**REQUIRED ACTION**
Would you retype exactly the lines from the one containing "ans qui a déjà prouvé son talent" through the last line of the records below, and nothing else?
───── RECORD EXCERPTS ─────
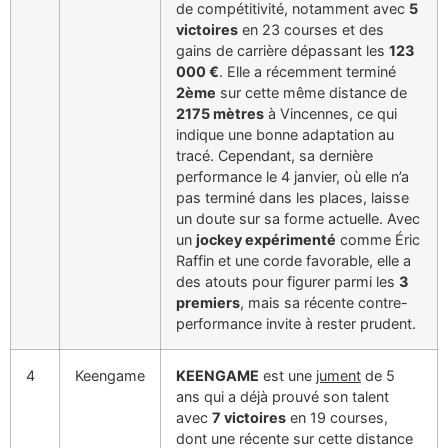
de compétitivité, notamment avec
5
victoires
en 23 courses et des
gains de carrière dépassant les
123
000 €
. Elle a récemment terminé
2ème
sur cette même distance de
2175 mètres
à Vincennes, ce qui
indique une bonne adaptation au
tracé. Cependant, sa dernière
performance le 4 janvier, où elle n’a
pas terminé dans les places, laisse
un doute sur sa forme actuelle. Avec
un
jockey expérimenté
comme Éric
Raffin et une corde favorable, elle a
des atouts pour figurer parmi les
3
premiers
, mais sa récente contre-
performance invite à rester prudent.
4
Keengame
KEENGAME
est une
jument
de 5
ans qui a déjà prouvé son talent
avec
7 victoires
en 19 courses,
dont une récente sur cette distance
─────
**SOLUTION TO THIS TASK**
ans qui a déjà prouvé son talent
avec
7 victoires
en 19 courses,
dont une récente sur cette distance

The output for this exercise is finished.